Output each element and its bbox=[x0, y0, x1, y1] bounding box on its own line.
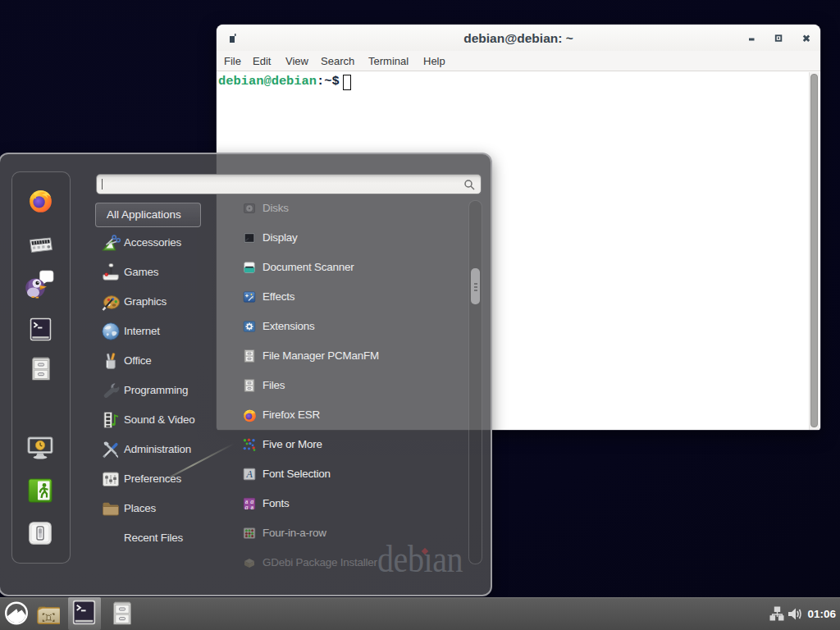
svg-text:a: a bbox=[250, 504, 253, 510]
svg-text:A: A bbox=[246, 468, 253, 480]
svg-text:a: a bbox=[245, 504, 249, 510]
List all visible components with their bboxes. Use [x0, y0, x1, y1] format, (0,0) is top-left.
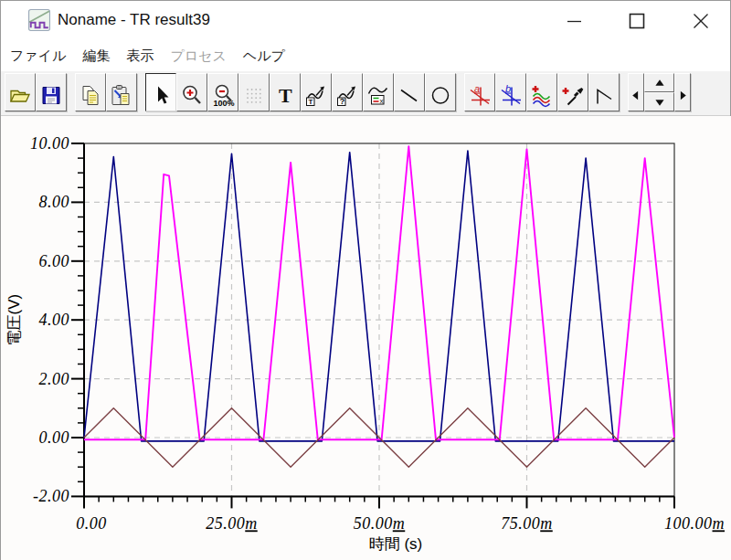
circle-tool-button[interactable] — [425, 73, 456, 111]
y-tick-label: -2.00 — [33, 487, 69, 505]
waveform-app-icon — [28, 9, 50, 31]
save-file-button[interactable] — [36, 73, 67, 111]
minimize-button[interactable] — [554, 3, 596, 39]
text-annotation-button[interactable]: T — [270, 73, 301, 111]
select-arrow-icon — [149, 83, 173, 108]
y-tick-label: 6.00 — [39, 252, 70, 270]
zoom-100-icon: 100% — [211, 83, 235, 108]
scroll-up-button[interactable] — [644, 73, 674, 92]
picker-icon — [561, 83, 585, 108]
nav-right-icon — [676, 83, 689, 108]
svg-text:100%: 100% — [214, 99, 235, 108]
add-curves-button[interactable] — [526, 73, 557, 111]
paste-icon — [110, 83, 133, 108]
x-tick-label: 50.00m — [354, 514, 406, 533]
zoom-in-icon — [180, 83, 204, 108]
y-tick-label: 8.00 — [39, 193, 70, 211]
add-curves-icon — [530, 83, 554, 108]
copy-button[interactable] — [75, 73, 106, 111]
svg-text:?: ? — [340, 97, 345, 106]
toolbar: 100%TT?xab — [1, 71, 730, 116]
angle-tool-button[interactable] — [588, 73, 620, 111]
curve-query-button[interactable]: ? — [332, 73, 363, 111]
app-window: Noname - TR result39 ファイル編集表示プロセスヘルプ 100… — [0, 0, 731, 560]
curve-legend-icon: x — [366, 83, 390, 108]
nav-up-icon — [654, 78, 665, 89]
curve-legend-button[interactable]: x — [363, 73, 394, 111]
scroll-right-button[interactable] — [674, 73, 691, 111]
curve-query-icon: ? — [335, 83, 359, 108]
tr-result-chart[interactable]: 10.008.006.004.002.000.00-2.000.0025.00m… — [1, 116, 731, 560]
x-tick-label: 75.00m — [501, 514, 553, 533]
line-tool-button[interactable] — [394, 73, 425, 111]
y-tick-label: 4.00 — [39, 311, 70, 329]
menu-item-help[interactable]: ヘルプ — [235, 48, 293, 65]
x-tick-label: 100.00m — [664, 514, 725, 533]
scroll-down-button[interactable] — [644, 92, 674, 111]
line-tool-icon — [397, 83, 421, 108]
y-tick-label: 2.00 — [39, 370, 70, 388]
svg-text:a: a — [474, 83, 480, 94]
menu-item-file[interactable]: ファイル — [2, 48, 74, 65]
cursor-a-icon: a — [468, 83, 492, 108]
titlebar: Noname - TR result39 — [1, 1, 730, 41]
scroll-left-button[interactable] — [628, 73, 644, 111]
zoom-in-button[interactable] — [176, 73, 207, 111]
svg-text:b: b — [505, 83, 511, 94]
cursor-b-button[interactable]: b — [495, 73, 526, 111]
copy-icon — [79, 83, 102, 108]
paste-button[interactable] — [106, 73, 137, 111]
menu-item-process: プロセス — [162, 48, 234, 65]
trace-picker-button[interactable] — [557, 73, 588, 111]
zoom-100-button[interactable]: 100% — [207, 73, 238, 111]
menu-item-edit[interactable]: 編集 — [74, 48, 118, 65]
angle-tool-icon — [592, 83, 616, 108]
cursor-a-button[interactable]: a — [464, 73, 495, 111]
folder-open-icon — [8, 83, 32, 108]
scroll-vertical-spinner — [644, 73, 674, 111]
minimize-icon — [565, 11, 585, 31]
cursor-b-icon: b — [499, 83, 523, 108]
window-title: Noname - TR result39 — [58, 11, 210, 29]
curve-label-button[interactable]: T — [301, 73, 332, 111]
x-axis-title: 時間 (s) — [369, 535, 423, 553]
close-icon — [691, 11, 711, 31]
open-file-button[interactable] — [5, 73, 36, 111]
menubar: ファイル編集表示プロセスヘルプ — [1, 41, 730, 71]
nav-left-icon — [630, 83, 642, 108]
select-cursor-button[interactable] — [145, 73, 176, 111]
save-icon — [39, 83, 63, 108]
maximize-button[interactable] — [616, 3, 658, 39]
circle-tool-icon — [429, 83, 452, 108]
y-tick-label: 10.00 — [30, 134, 69, 153]
close-button[interactable] — [680, 3, 722, 39]
svg-text:x: x — [380, 96, 384, 104]
maximize-icon — [627, 11, 647, 31]
svg-text:T: T — [309, 98, 313, 106]
y-tick-label: 0.00 — [39, 428, 70, 447]
grid-dots-icon — [242, 83, 266, 108]
curve-label-icon: T — [304, 83, 328, 108]
x-tick-label: 25.00m — [206, 514, 258, 533]
grid-toggle-button — [238, 73, 270, 111]
svg-text:T: T — [279, 84, 292, 107]
menu-item-view[interactable]: 表示 — [118, 48, 162, 65]
chart-canvas[interactable]: 10.008.006.004.002.000.00-2.000.0025.00m… — [1, 116, 731, 560]
y-axis-title: 電圧(V) — [5, 294, 23, 346]
x-tick-label: 0.00 — [76, 514, 107, 533]
text-tool-icon: T — [273, 83, 297, 108]
nav-down-icon — [654, 97, 665, 108]
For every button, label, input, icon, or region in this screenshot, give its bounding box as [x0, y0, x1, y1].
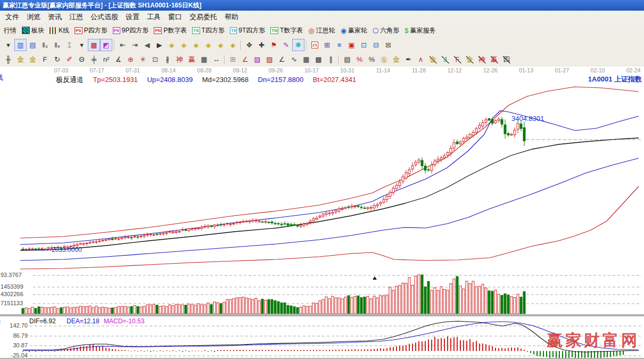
channel-line-md — [20, 138, 639, 250]
peak-price-annotation: 3404.8301 — [511, 115, 544, 123]
symbol-label[interactable]: 1A0001 上证指数 — [588, 75, 642, 84]
macd-value: MACD=-10.53 — [104, 317, 144, 325]
dif-value: DIF=6.92 — [29, 317, 56, 325]
start-price-annotation: 2033.0000 — [52, 246, 82, 254]
indicator-md-value: Md=2302.5968 — [202, 76, 249, 84]
volume-axis-label-1: 93.3767 — [1, 272, 22, 278]
indicator-bt-value: Bt=2027.4341 — [313, 76, 356, 84]
channel-line-bt — [20, 186, 639, 269]
volume-axis-label-4: 7151133 — [1, 300, 23, 306]
volume-marker-triangle — [373, 276, 377, 280]
indicator-name[interactable]: 极反通道 — [56, 76, 84, 84]
volume-bars — [22, 275, 525, 314]
candlestick-series — [22, 117, 525, 251]
clipped-macd-left-label: ) — [0, 317, 1, 325]
indicator-up-value: Up=2408.8039 — [147, 76, 193, 84]
kline-chart-canvas[interactable] — [0, 0, 644, 359]
channel-line-up — [20, 111, 639, 244]
volume-axis-label-3: 4302266 — [1, 291, 23, 297]
dea-value: DEA=12.18 — [67, 317, 100, 325]
macd-axis-label-2: 86.79 — [1, 332, 28, 339]
macd-axis-label-3: 30.87 — [1, 342, 28, 348]
indicator-tp-value: Tp=2503.1931 — [93, 76, 138, 84]
channel-lines — [20, 87, 639, 269]
clipped-left-label: 线 — [0, 73, 3, 83]
indicator-dn-value: Dn=2157.8800 — [258, 76, 304, 84]
indicator-header: 极反通道 Tp=2503.1931 Up=2408.8039 Md=2302.5… — [56, 75, 364, 85]
macd-axis-label-1: 142.70 — [1, 322, 28, 329]
application-window: 赢家江恩专业版[赢家内部服务平台] - [上证指数 SH1A0001-165日K… — [0, 0, 644, 359]
pane-separator — [0, 314, 644, 316]
watermark: 赢家财富网 — [547, 330, 640, 352]
volume-axis-label-2: 1453399 — [1, 283, 23, 290]
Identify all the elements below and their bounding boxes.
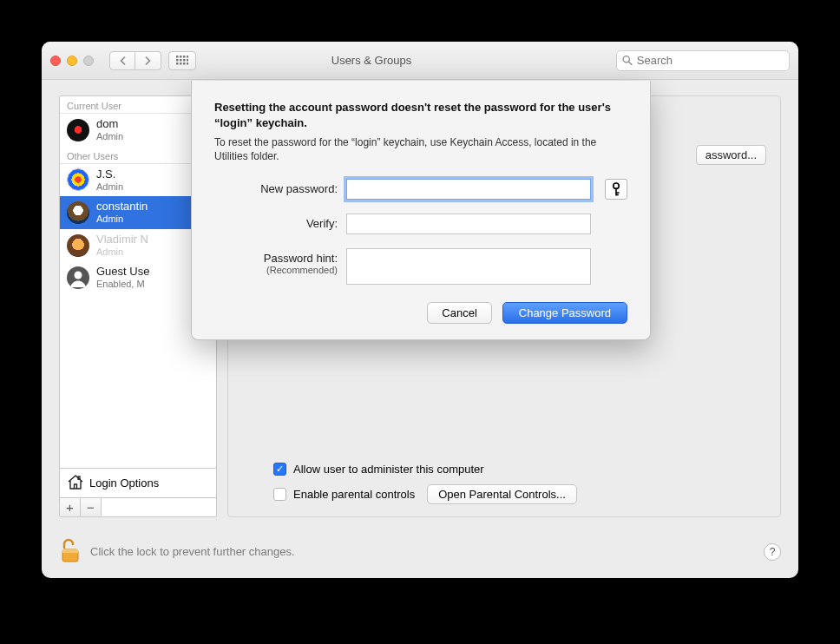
login-options-label: Login Options: [89, 476, 159, 490]
checkbox-checked-icon[interactable]: [273, 463, 286, 476]
new-password-row: New password:: [214, 179, 627, 200]
minimize-icon[interactable]: [67, 56, 77, 66]
login-options-row[interactable]: Login Options: [60, 468, 216, 497]
change-password-sheet: Resetting the account password doesn't r…: [191, 81, 651, 340]
search-icon: [622, 55, 633, 66]
checkbox-icon[interactable]: [273, 488, 286, 501]
hint-label-text: Password hint:: [264, 252, 338, 265]
password-form: New password: Verify: Password hint: (Re…: [214, 179, 627, 285]
admin-options: Allow user to administer this computer E…: [273, 463, 766, 504]
close-icon[interactable]: [50, 56, 61, 66]
user-name: constantin: [96, 200, 148, 214]
lock-row: Click the lock to prevent further change…: [59, 537, 781, 566]
search-field[interactable]: [616, 50, 790, 71]
svg-point-18: [614, 183, 619, 188]
user-role: Admin: [96, 131, 123, 142]
avatar-icon: [67, 266, 89, 289]
sheet-headline: Resetting the account password doesn't r…: [214, 100, 627, 130]
back-button[interactable]: [109, 51, 135, 70]
parental-label: Enable parental controls: [293, 488, 415, 501]
sheet-footer: Cancel Change Password: [214, 302, 627, 324]
verify-label: Verify:: [214, 214, 338, 230]
new-password-label: New password:: [214, 179, 338, 195]
hint-label: Password hint: (Recommended): [214, 248, 338, 275]
house-icon: [67, 474, 84, 492]
lock-text: Click the lock to prevent further change…: [90, 545, 295, 558]
user-role: Admin: [96, 214, 148, 225]
add-user-button[interactable]: +: [60, 498, 81, 516]
titlebar: Users & Groups: [42, 42, 798, 80]
user-role: Enabled, M: [96, 279, 149, 290]
help-button[interactable]: ?: [764, 543, 781, 561]
search-input[interactable]: [637, 54, 784, 67]
zoom-icon: [83, 56, 94, 66]
avatar-icon: [67, 201, 89, 224]
hint-row: Password hint: (Recommended): [214, 248, 627, 285]
svg-line-13: [628, 62, 631, 64]
preferences-window: Users & Groups Current User dom Admin Ot…: [42, 42, 798, 578]
remove-user-button[interactable]: −: [81, 498, 102, 516]
window-title: Users & Groups: [134, 54, 609, 67]
parental-row: Enable parental controls Open Parental C…: [273, 484, 766, 504]
key-icon: [611, 182, 621, 196]
avatar-icon: [67, 168, 89, 191]
allow-admin-row[interactable]: Allow user to administer this computer: [273, 463, 766, 476]
avatar-icon: [67, 234, 89, 257]
lock-open-icon[interactable]: [59, 537, 82, 566]
user-name: Guest Use: [96, 266, 149, 279]
user-role: Admin: [96, 181, 123, 193]
hint-input[interactable]: [346, 248, 591, 285]
traffic-lights: [50, 56, 94, 66]
open-parental-button[interactable]: Open Parental Controls...: [427, 484, 577, 504]
cancel-button[interactable]: Cancel: [427, 302, 491, 324]
user-name: Vladimir N: [96, 233, 148, 246]
hint-sub-label: (Recommended): [214, 265, 338, 275]
change-password-button[interactable]: Change Password: [502, 302, 627, 324]
sheet-subtext: To reset the password for the “login” ke…: [214, 135, 627, 163]
password-assistant-button[interactable]: [605, 179, 627, 200]
sidebar-footer: + −: [60, 497, 216, 516]
allow-admin-label: Allow user to administer this computer: [293, 463, 484, 476]
verify-row: Verify:: [214, 214, 627, 234]
user-name: dom: [96, 118, 123, 131]
user-role: Admin: [96, 246, 148, 258]
avatar-icon: [67, 119, 89, 141]
reset-password-button[interactable]: assword...: [696, 145, 766, 165]
svg-point-14: [75, 272, 82, 279]
verify-input[interactable]: [346, 214, 591, 234]
user-name: J.S.: [96, 168, 123, 181]
new-password-input[interactable]: [346, 179, 591, 200]
svg-rect-17: [62, 549, 78, 553]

REQUIREMENT: Count lines, not occurrences: report how many lines in the entries above include the word "sheet", as a number alone.

SOLUTION TO THIS TASK: 4